Domenica al Maggio

Estratto ed in parte adattato da "L’Arcadia esiste: è ad Accettura, paese del Maggio”, FamediSud

"La mattina di domenica si arriva al bosco di Montepiano. La scena che si para davanti agli occhi ha l’armonia antica di un mito arcadico. Sullo sfondo alcune cime montuose, in una radura costellata di alti cerri e circondata da prati rigogliosi, stazionano nella luce del mattino diversi esemplari di bianchi buoi accoppiati sotto il classico giogo da aratro. Fra le lunghe corna hanno vezzose coroncine di rose rosse miste a mazzetti di gialle ginestre disposte a ventaglio sulla fronte dove non di rado campeggia l’effigie protettiva di San Giuliano. Accanto ad essi, pastori giovani e meno giovani stanno fermi, appoggiati ai loro tipici bastoni in spontanea attitudine plastica quasi posassero per uno scultore. Nell’aria c’è una densa atmosfera di attesa. Stanno per arrivare i buoi che trascinano il ‘Maggio’, il tronco di cerro lungo più di trenta metri che unito alla ‘Cima’ di agrifoglio, sarà poi innalzato nel centro del paese.
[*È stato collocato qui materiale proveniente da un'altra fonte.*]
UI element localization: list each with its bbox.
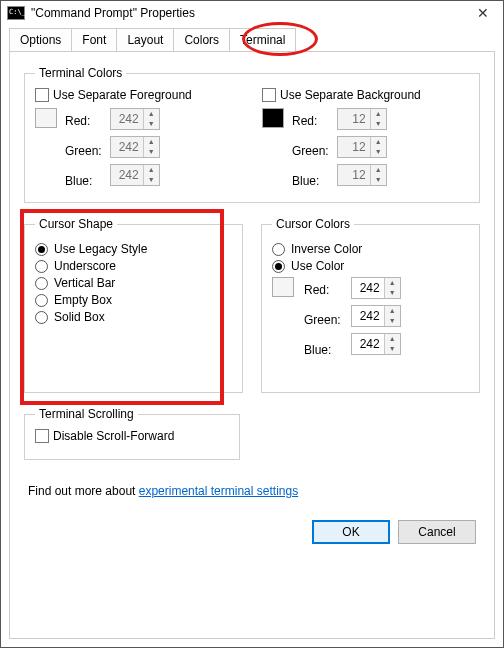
fg-red-input[interactable] [111,109,143,129]
cursor-colors-group: Cursor Colors Inverse Color Use Color Re… [261,217,480,393]
disable-scrollfwd-label: Disable Scroll-Forward [53,429,174,443]
fg-green-spinner[interactable]: ▲▼ [110,136,160,158]
cursor-solid-label: Solid Box [54,310,105,324]
cursor-inverse-label: Inverse Color [291,242,362,256]
up-icon[interactable]: ▲ [144,165,159,175]
cursor-inverse-radio[interactable] [272,243,285,256]
cursor-legacy-radio[interactable] [35,243,48,256]
up-icon[interactable]: ▲ [371,137,386,147]
tab-layout[interactable]: Layout [116,28,174,51]
cursor-underscore-radio[interactable] [35,260,48,273]
up-icon[interactable]: ▲ [144,109,159,119]
bg-red-label: Red: [292,110,329,132]
down-icon[interactable]: ▼ [371,175,386,185]
separate-foreground-checkbox[interactable] [35,88,49,102]
separate-foreground-label: Use Separate Foreground [53,88,192,102]
up-icon[interactable]: ▲ [144,137,159,147]
dialog-buttons: OK Cancel [24,512,480,544]
terminal-colors-legend: Terminal Colors [35,66,126,80]
up-icon[interactable]: ▲ [385,334,400,344]
foreground-swatch[interactable] [35,108,57,128]
bg-green-input[interactable] [338,137,370,157]
down-icon[interactable]: ▼ [371,147,386,157]
window-title: "Command Prompt" Properties [31,6,469,20]
separate-background-label: Use Separate Background [280,88,421,102]
cursor-shape-legend: Cursor Shape [35,217,117,231]
up-icon[interactable]: ▲ [385,306,400,316]
cc-green-input[interactable] [352,306,384,326]
fg-blue-spinner[interactable]: ▲▼ [110,164,160,186]
terminal-colors-group: Terminal Colors Use Separate Foreground … [24,66,480,203]
down-icon[interactable]: ▼ [144,119,159,129]
disable-scrollfwd-checkbox[interactable] [35,429,49,443]
bg-green-label: Green: [292,140,329,162]
separate-background-checkbox[interactable] [262,88,276,102]
cursor-usecolor-label: Use Color [291,259,344,273]
bg-red-input[interactable] [338,109,370,129]
bg-blue-input[interactable] [338,165,370,185]
tab-font[interactable]: Font [71,28,117,51]
fg-red-spinner[interactable]: ▲▼ [110,108,160,130]
fg-red-label: Red: [65,110,102,132]
cc-green-spinner[interactable]: ▲▼ [351,305,401,327]
up-icon[interactable]: ▲ [385,278,400,288]
fg-green-label: Green: [65,140,102,162]
cursor-color-swatch[interactable] [272,277,294,297]
bg-blue-spinner[interactable]: ▲▼ [337,164,387,186]
down-icon[interactable]: ▼ [385,316,400,326]
cursor-solid-radio[interactable] [35,311,48,324]
cc-blue-input[interactable] [352,334,384,354]
experimental-settings-link[interactable]: experimental terminal settings [139,484,298,498]
tab-terminal[interactable]: Terminal [229,28,296,51]
bg-red-spinner[interactable]: ▲▼ [337,108,387,130]
terminal-scrolling-group: Terminal Scrolling Disable Scroll-Forwar… [24,407,240,460]
cursor-legacy-label: Use Legacy Style [54,242,147,256]
cursor-colors-legend: Cursor Colors [272,217,354,231]
cc-blue-label: Blue: [304,339,341,361]
down-icon[interactable]: ▼ [385,288,400,298]
cc-green-label: Green: [304,309,341,331]
cursor-usecolor-radio[interactable] [272,260,285,273]
cursor-underscore-label: Underscore [54,259,116,273]
info-line: Find out more about experimental termina… [28,484,480,498]
tab-panel-terminal: Terminal Colors Use Separate Foreground … [9,51,495,639]
down-icon[interactable]: ▼ [144,175,159,185]
fg-blue-input[interactable] [111,165,143,185]
tab-colors[interactable]: Colors [173,28,230,51]
close-button[interactable]: ✕ [469,5,497,21]
cc-blue-spinner[interactable]: ▲▼ [351,333,401,355]
cursor-empty-label: Empty Box [54,293,112,307]
cmd-icon [7,6,25,20]
tab-strip: Options Font Layout Colors Terminal [1,25,503,51]
up-icon[interactable]: ▲ [371,165,386,175]
fg-green-input[interactable] [111,137,143,157]
cursor-vbar-label: Vertical Bar [54,276,115,290]
cursor-vbar-radio[interactable] [35,277,48,290]
bg-blue-label: Blue: [292,170,329,192]
terminal-scrolling-legend: Terminal Scrolling [35,407,138,421]
ok-button[interactable]: OK [312,520,390,544]
down-icon[interactable]: ▼ [144,147,159,157]
cancel-button[interactable]: Cancel [398,520,476,544]
info-prefix: Find out more about [28,484,139,498]
down-icon[interactable]: ▼ [385,344,400,354]
bg-green-spinner[interactable]: ▲▼ [337,136,387,158]
cc-red-input[interactable] [352,278,384,298]
properties-window: "Command Prompt" Properties ✕ Options Fo… [0,0,504,648]
cursor-empty-radio[interactable] [35,294,48,307]
fg-blue-label: Blue: [65,170,102,192]
tab-options[interactable]: Options [9,28,72,51]
cc-red-label: Red: [304,279,341,301]
down-icon[interactable]: ▼ [371,119,386,129]
titlebar: "Command Prompt" Properties ✕ [1,1,503,25]
background-swatch[interactable] [262,108,284,128]
cursor-shape-group: Cursor Shape Use Legacy Style Underscore… [24,217,243,393]
up-icon[interactable]: ▲ [371,109,386,119]
cc-red-spinner[interactable]: ▲▼ [351,277,401,299]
Improvvisamente si senteono urla di incitamento e strepito di zoccoli ed i bianchi ed enormi buoi sono sferzati da solerti bovari. Accanto agli adulti, alcuni piccoli bovari di circa 10 anni, con lo sguardo serio di chi sa di partecipare a qualcosa di importante, sono posti in equilibrio instabile sul tronco del cerro, si lasciano trascinare a valle dai buoi mentre la folla degli spettatori si divide in due ali lasciando libero il passaggio all’omerico corteo che dopo una breve sosta allietata dalla distribuzione di zeppole e fette di ottimi latticini artigianali, imbocca un sentiero fra le querce. Il corteo è composto da circa 50 coppie di buoi; si tratta di animali allevati appositamente per la festa e totalmente a spese delle famiglie dei ‘maggiaioli’. La marcia è a passo sostenuto, ma le fermate sono tante, anche perché si deve evitare di arrivare in paese troppo in anticipo sui ‘cimaioli’. Ci si ferma ad esempio per ascoltare alcuni bovari intonare a voce spiegata canti di lavoro e di passione che hanno la forza dirompente di qualcosa di ancestrale. Oppure per lasciarsi trascinare da una tammurriata – ed allora lo spirito dionisiaco dell’evento prende pienamente corpo – oppure ancora per ascoltare una suonata di zampogna o d’organetto, il tipico strumento che ad Accettura sanno suonare tutti, dai vecchi ai bambini.

La fermata più lunga ha luogo però verso le 13.30 allorchè, dopo la messa officiata nel bosco dal parroco don Peppe Filardi, colto archivio vivente del Maggio, si pone mano alle ceste del cibo per un pranzo all’aperto che definire lauto sarebbe riduttivo. Si vede spuntare tutto il meglio della tradizione culinaria del posto, da timballi di pasta al forno a salsicce, soppressate, ricotte, caciocavalli e vino rosso a fiumi. Alcuni addirittura approntano sul posto un paiolo sul fuoco nel quale si vede ribollire la ‘pastorale’, carne di pecora in cottura con verdure e spezie di vario genere. Nel frattempo le coppie di buoi, sollevate dalla fatica del trasporto del cerro e degli altri sei tronchi che serviranno per costruire le ‘crocce’, ossia le strutture che supporteranno gli argani per il sollevamento del ‘Maggio’, ne approfittano per riposarsi, alcuni accovacciandosi esausti, altri brucando fra i rami di quercia in cerca di tenere foglie.

Il tutto dura qualche ora prima della ripresa del cammino verso il paese dove si arriva, stanchi ma allegri, nel tardo pomeriggio. Qui i due cortei festosi si incontrano e inizia la grande e travolgente festa di popolo lungo il corso centrale di Accettura. Quella della domenica sera la si potrebbe definire una sorta di ‘promessa’ di matrimonio fra Maggio e Cima, perché la vera congiunzione – un incastro perfetto fra le due piante – ha luogo il lunedì mattina dopo una adeguata lavorazione a colpi di accetta."